Getting the drive apart was not fun at all and in fact downright scary. It took quite a bit of time and patience to break down. We say this a lot, but seriously, do not try this at home! There’s a significant chance of damaging the delicate PCB that’s very firmly taped down and there’s no undo for that mistake.
The SATA interface was easy enough to take off as it was merely held by several small screws seen on the face of the drive. This carries a Marvell SATA bridge chip that allows concurrent access to both the SSD and HDD.
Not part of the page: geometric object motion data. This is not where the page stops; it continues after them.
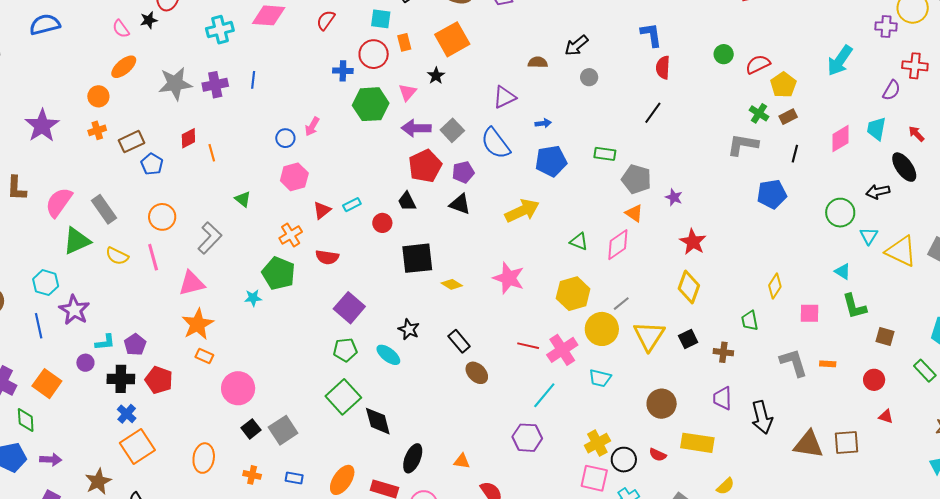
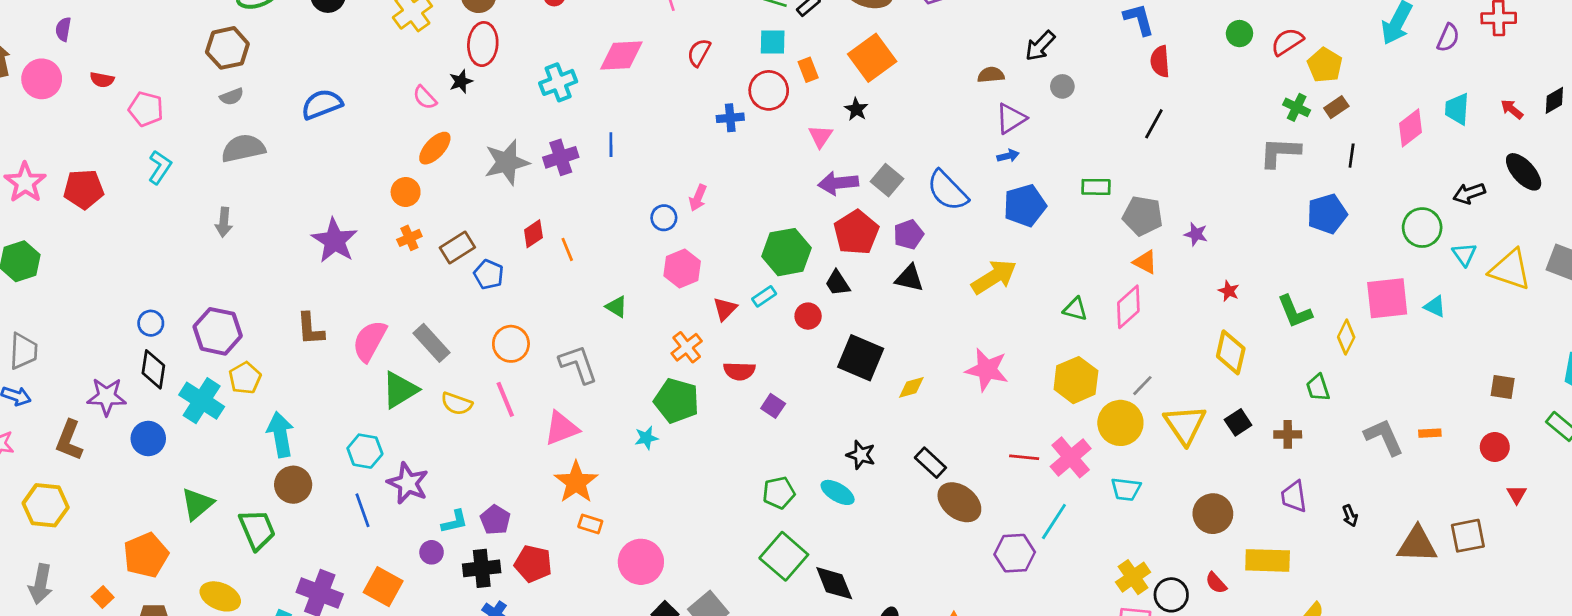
purple semicircle: (891, 90) -> (1448, 38), moved
purple triangle: (505, 97) -> (1011, 118), moved
green hexagon: (371, 104) -> (787, 252), moved
black ellipse: (904, 167) -> (1524, 172), moved
gray L-shape: (210, 238) -> (578, 364), turned -56
red star: (693, 242) -> (1229, 291), size x0.6
black square: (417, 258) -> (861, 358), turned 36
yellow diamond: (452, 284) -> (911, 387), turned -40
green L-shape: (854, 306) -> (1295, 312), moved
purple square: (349, 308) -> (773, 406), moved, size x0.6
pink square: (810, 313) -> (1387, 298), moved, size x1.6
brown ellipse: (477, 373) -> (959, 502), size x1.4
black arrow: (762, 417) -> (1350, 516), size x0.5
red triangle: (886, 417) -> (1517, 494), turned 49
purple hexagon: (527, 438) -> (1015, 553), moved
red semicircle: (658, 455) -> (1216, 583), turned 30

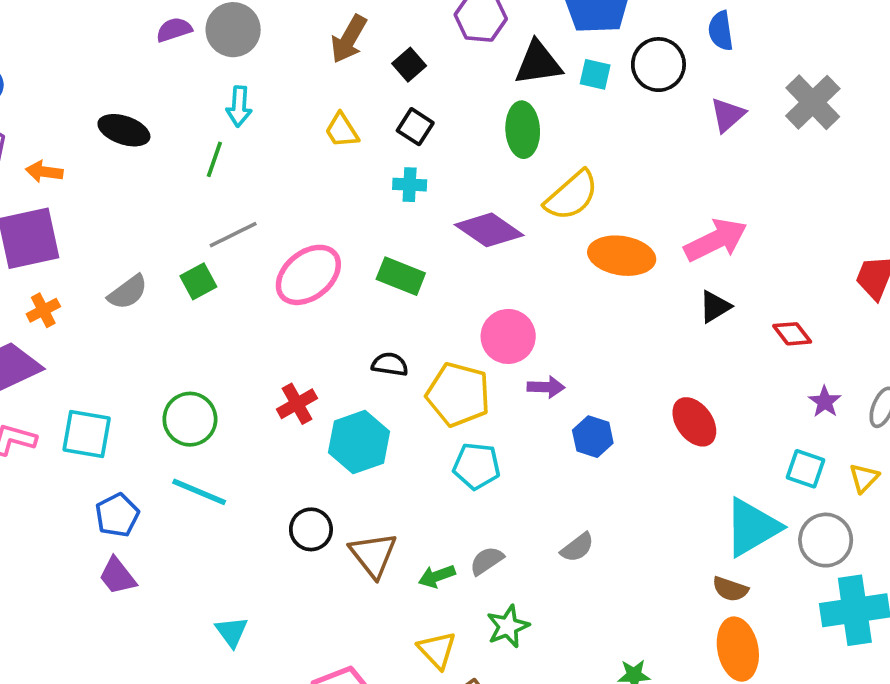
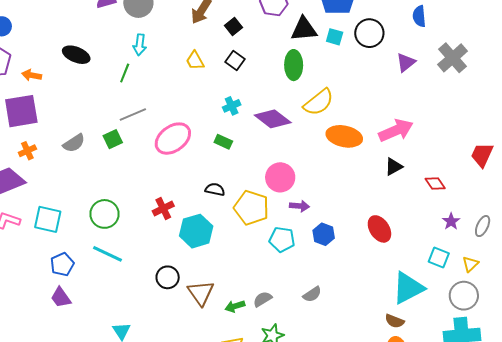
blue semicircle: (721, 31) -> (419, 16), moved
cyan cross: (410, 185) -> (232, 106), moved, turned -30
green rectangle: (401, 276) -> (223, 142), size x0.7
cyan pentagon: (477, 466) -> (282, 239), moved
gray circle: (826, 540) -> (464, 296), moved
When we finally managed to peel away the SSD portion of the drive from the HDD portion the HDD was revealed to be a Blue Slim (7.0mm z-height) drive which makes this whole product possible as it leaves enough space for an additional 2.5mm of SSD to be added to the top to make a standard 9.5mm height drive. The dual platter hard drive carries a 16MB cache and spins at 5400RPM.
The SSD portion of the drive is diminutive as well taking up only roughly 1/3 the drive length. It’s managed by a JMicron JMF667H controller with the 128GB of 20nm MLC NAND split across two chips.
This is the key that gets it all started. Prior to loading the software, only the SSD portion of the drive is available.
Most of the major languages are covered!
Zoom, zoom…sorry, wrong company. Is that the WD F1 car that we detailed here?
This is where we get down to business. Once you click install, the magic happens and then requires a reboot. After rebooting, the HDD portion of the drive should be visible and ready to rock. There may be a delay before it boots to the desktop while everything is configured.